As Governor Chris Christie continues to stare down Atlantic City Mayor Don Guardian and City Council President Marty Small over the state takeover of Atlantic City, things are getting even uglier. Christie has called the mayor’s objections to the takeover a disingenuous flip-flop, and said that he will not permit the city to declare bankruptcy if the takeover bill fails.
Over Guardian’s insistence that the provisions announced at the January press conference where he, the governor and Senate President Steve Sweeney (D-3) were not made clear to him beforehand, Christie got tough Wednesday when asked if he would be meeting with Guardian in person.
”I won’t meet with a liar,” the governor replied.
Between scrambling at the municipal level, a takeover plan that Christie has called the only option he is willing to support [link], and Prieto’s hail-mary bid [link] to form a North Jersey coalition for his own takeover legislation and protect union contracts, Atlantic City could be left with nothing if even one plate stops spinning.

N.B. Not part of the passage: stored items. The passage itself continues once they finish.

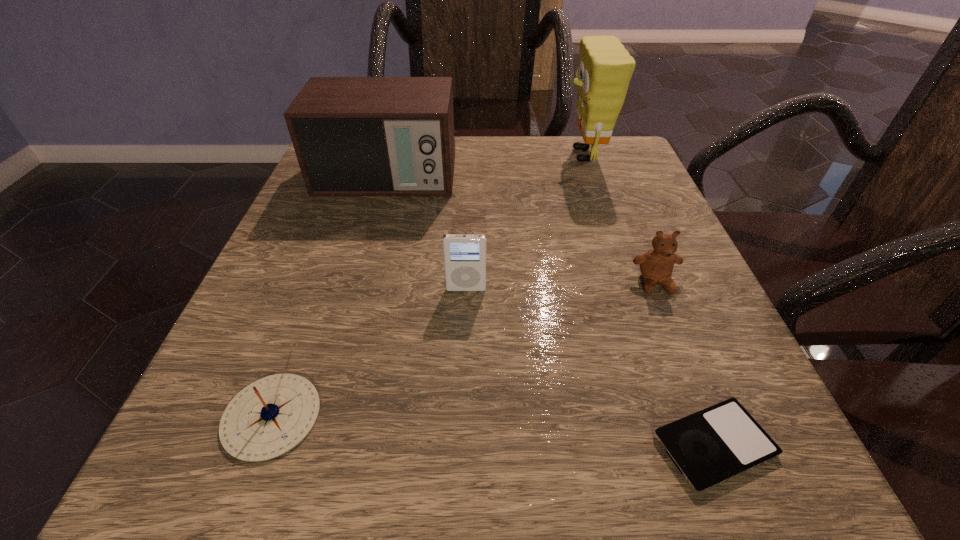 The image size is (960, 540). What are the coordinates of `the tallest object` in the screenshot? It's located at (605, 68).

Where is `the fifth shortest object`? the fifth shortest object is located at coordinates (353, 136).

You are a GUI agent. You are given a task and a screenshot of the screen. Output one action in this format:
    pyautogui.click(x=<x>, y=<y>)
    Task: Click on the taller iPod
    The width and height of the screenshot is (960, 540).
    Given the screenshot: What is the action you would take?
    pyautogui.click(x=464, y=254)

I want to click on the farther iPod, so (x=464, y=254).

The width and height of the screenshot is (960, 540). I want to click on teddy bear, so click(x=656, y=266).

The height and width of the screenshot is (540, 960). I want to click on compass, so click(x=269, y=417).

Locate an element on the screen. The height and width of the screenshot is (540, 960). the right iPod is located at coordinates (711, 446).

Locate an element on the screen. The height and width of the screenshot is (540, 960). the nearer iPod is located at coordinates (711, 446).

Locate an element on the screen. vacant space positioned 0.290m on the face of the tallest object is located at coordinates tap(435, 155).

Image resolution: width=960 pixels, height=540 pixels. Find the location of `free location located on the face of the tallest object`. free location located on the face of the tallest object is located at coordinates (452, 155). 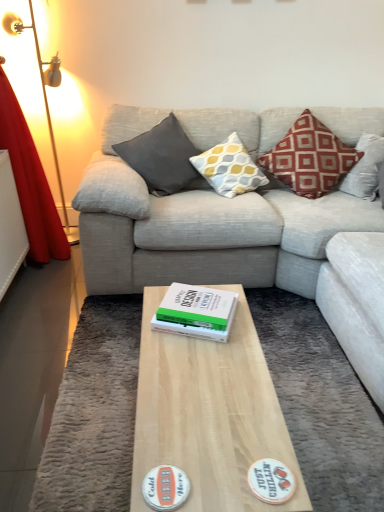 Where is `free area behind white matte sticker at center, the second sticker in the left-to-right sequence`? The image size is (384, 512). free area behind white matte sticker at center, the second sticker in the left-to-right sequence is located at coordinates (248, 421). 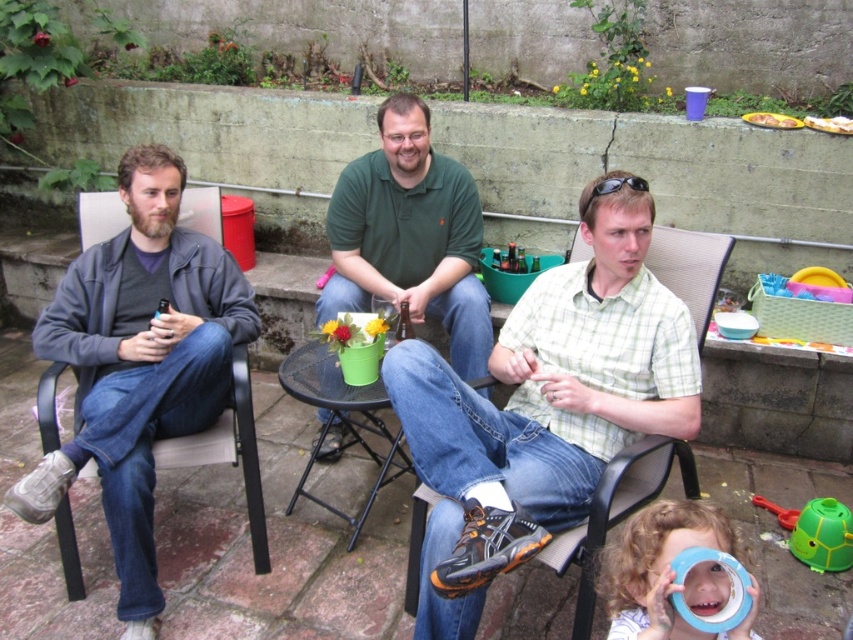 Question: Which object appears farthest from the camera in this image?

Choices:
 (A) green matte shirt at center
 (B) matte plastic chair at center
 (C) yellow plastic tray at upper center

Answer: (C)

Question: Is green matte shirt at center wider than matte plastic chair at center?

Choices:
 (A) yes
 (B) no

Answer: (A)

Question: Considering the real-world distances, which object is farthest from the yellow plastic tray at upper right?

Choices:
 (A) yellow plastic tray at upper center
 (B) green matte shirt at center
 (C) matte gray jacket at left

Answer: (C)

Question: Is matte gray jacket at left above green plastic table at center?

Choices:
 (A) no
 (B) yes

“The existing bill does not have enough support to pass the Assembly. If the governor and Senate president refuse to act, then I am ready to move forward with my own legislation,” Prieto said in a statement.
If the original takeover bill fails, can Christie make good on his threat to withhold a municipal bankruptcy? The governor’s bullying style could backfire as the outcome of the Atlantic City drama sets the precedent for other beleaguered municipalities. The governor has also said that the push for casinos in North Jersey is doomed if there is no consensus on Sweeney’s takeover bill in the Assembly.
Moody’s, the credit rating agency that moved Atlantic City further into junk territory earlier this week, said Christie’s insistence in March that bondholders are “going to have to make sacrifices” could do even more to injure the city’s standing with creditors. Along with a Christie-appointed emergency manager’s recommendations that debt referrals stay on the table, they said the possibility of default due to a stand-still in Trenton could have widespread implications for the entire state.
“While Atlantic City is an extreme case and no other New Jersey municipality is currently facing such acute financial pressure, the state’s posture toward Atlantic City reduces the likelihood that it would rescue other financially distressed cities,” the agency wrote. “The comment is the latest indication the state is considering impairing the city’s general obligation bondholders, either through a negotiated debt restructuring or possible Chapter 9 municipal bankruptcy.”
Senator Jim Whelan (D-2), who voted for the takeover bill in the Senate, said he had his doubts that Christie will be able to follow through on that threat of leaving the city out in the cold in the event of a default. Whelan reluctantly voted in favor of Christie’s takeover bill once a PILOT program for Atlantic City casinos became part and parcel of the legislation.
“I’m not really sure what the mechanism to avoid that is,” Whelan said. “At some point, you just have no money. And if you’re out of money, you default on your payroll, you default on your bonds. I’m not sure what the mechanism is for the state to then act without going into bankruptcy.”